Confidence distributions from likelihoods by median bias correction

TL;DR

This paper introduces a new method for constructing accurate confidence distributions using median bias correction and tail-symmetric confidence curves, offering higher-order accuracy in scalar parameter inference.

Contribution

It proposes a novel approach based on inversion of the log-likelihood ratio at the median MLE, achieving third-order accuracy for confidence distributions.

Findings

Provides third-order accurate confidence intervals via median bias correction.

Shows the method yields exact confidence distributions in regular models.

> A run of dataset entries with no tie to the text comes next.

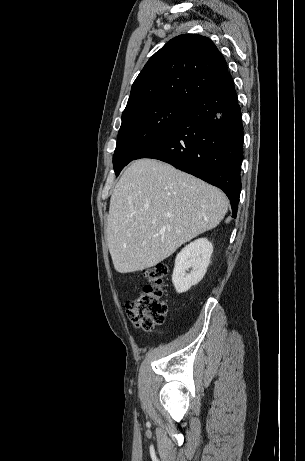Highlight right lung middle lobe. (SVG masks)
I'll use <instances>...</instances> for the list:
<instances>
[{
	"label": "right lung middle lobe",
	"instance_id": "obj_1",
	"mask_svg": "<svg viewBox=\"0 0 305 461\" xmlns=\"http://www.w3.org/2000/svg\"><path fill=\"white\" fill-rule=\"evenodd\" d=\"M189 104L162 102L122 116L113 156L116 176L132 160L164 137L184 116Z\"/></svg>",
	"mask_w": 305,
	"mask_h": 461
}]
</instances>
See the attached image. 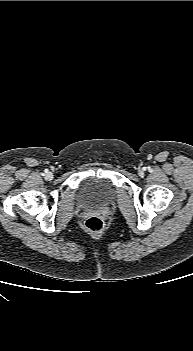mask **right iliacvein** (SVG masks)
I'll return each instance as SVG.
<instances>
[{
	"instance_id": "63e3f726",
	"label": "right iliac vein",
	"mask_w": 193,
	"mask_h": 351,
	"mask_svg": "<svg viewBox=\"0 0 193 351\" xmlns=\"http://www.w3.org/2000/svg\"><path fill=\"white\" fill-rule=\"evenodd\" d=\"M45 178L48 179V180H52V179H53V173L48 172V173L45 175Z\"/></svg>"
}]
</instances>
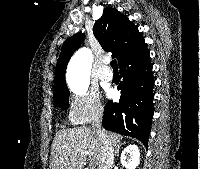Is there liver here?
Instances as JSON below:
<instances>
[{
	"instance_id": "liver-1",
	"label": "liver",
	"mask_w": 200,
	"mask_h": 169,
	"mask_svg": "<svg viewBox=\"0 0 200 169\" xmlns=\"http://www.w3.org/2000/svg\"><path fill=\"white\" fill-rule=\"evenodd\" d=\"M112 147L117 148L121 136L105 132ZM102 145L96 132L87 127L61 129L56 132L50 153L49 169H83L87 157L99 164Z\"/></svg>"
}]
</instances>
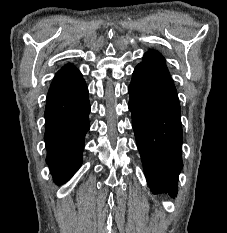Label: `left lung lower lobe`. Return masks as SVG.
I'll list each match as a JSON object with an SVG mask.
<instances>
[{
  "instance_id": "left-lung-lower-lobe-1",
  "label": "left lung lower lobe",
  "mask_w": 227,
  "mask_h": 233,
  "mask_svg": "<svg viewBox=\"0 0 227 233\" xmlns=\"http://www.w3.org/2000/svg\"><path fill=\"white\" fill-rule=\"evenodd\" d=\"M128 92L148 185L153 192L174 197L183 167L181 108L174 82L169 75L137 66Z\"/></svg>"
}]
</instances>
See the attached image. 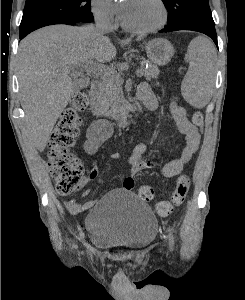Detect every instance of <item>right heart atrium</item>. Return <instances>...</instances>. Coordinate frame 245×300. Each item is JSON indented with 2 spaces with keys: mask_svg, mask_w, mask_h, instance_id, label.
Wrapping results in <instances>:
<instances>
[{
  "mask_svg": "<svg viewBox=\"0 0 245 300\" xmlns=\"http://www.w3.org/2000/svg\"><path fill=\"white\" fill-rule=\"evenodd\" d=\"M91 8L95 19L105 25L113 26L116 23V9L111 0H91Z\"/></svg>",
  "mask_w": 245,
  "mask_h": 300,
  "instance_id": "1",
  "label": "right heart atrium"
}]
</instances>
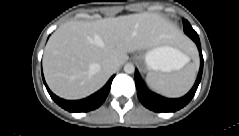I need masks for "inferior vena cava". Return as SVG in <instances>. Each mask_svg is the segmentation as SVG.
<instances>
[{"mask_svg": "<svg viewBox=\"0 0 239 136\" xmlns=\"http://www.w3.org/2000/svg\"><path fill=\"white\" fill-rule=\"evenodd\" d=\"M103 67L108 71L114 72L119 68V64L116 60L109 59L103 63Z\"/></svg>", "mask_w": 239, "mask_h": 136, "instance_id": "obj_1", "label": "inferior vena cava"}]
</instances>
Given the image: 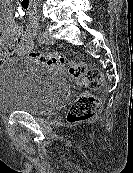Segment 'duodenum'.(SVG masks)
Here are the masks:
<instances>
[{
	"label": "duodenum",
	"instance_id": "410a0bca",
	"mask_svg": "<svg viewBox=\"0 0 133 173\" xmlns=\"http://www.w3.org/2000/svg\"><path fill=\"white\" fill-rule=\"evenodd\" d=\"M26 6L31 5V0H22Z\"/></svg>",
	"mask_w": 133,
	"mask_h": 173
}]
</instances>
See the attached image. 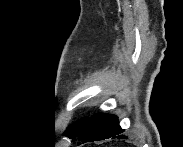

Offers an alternative second-order approximation in exponential families.

Abstract

By the modified directed likelihood, higher order accurate confidence limits for a scalar parameter are obtained from the likelihood. They are conveniently described in terms of a confidence distribution, that is a sample dependent distribution function on the parameter space. In this paper we explore a different route to accurate confidence limits via tail-symmetric confidence curves, that is curves that describe equal tailed intervals at any level. Instead of modifying the directed likelihood, we consider inversion of the log-likelihood ratio when evaluated at the median of the maximum likelihood estimator. This is shown to provide equal tailed intervals, and thus an exact confidence distribution, to the third-order of approximation in regular one-dimensional models. Median bias correction also provides an alternative approximation to the modified directed likelihood which holds up to the second order in exponential families.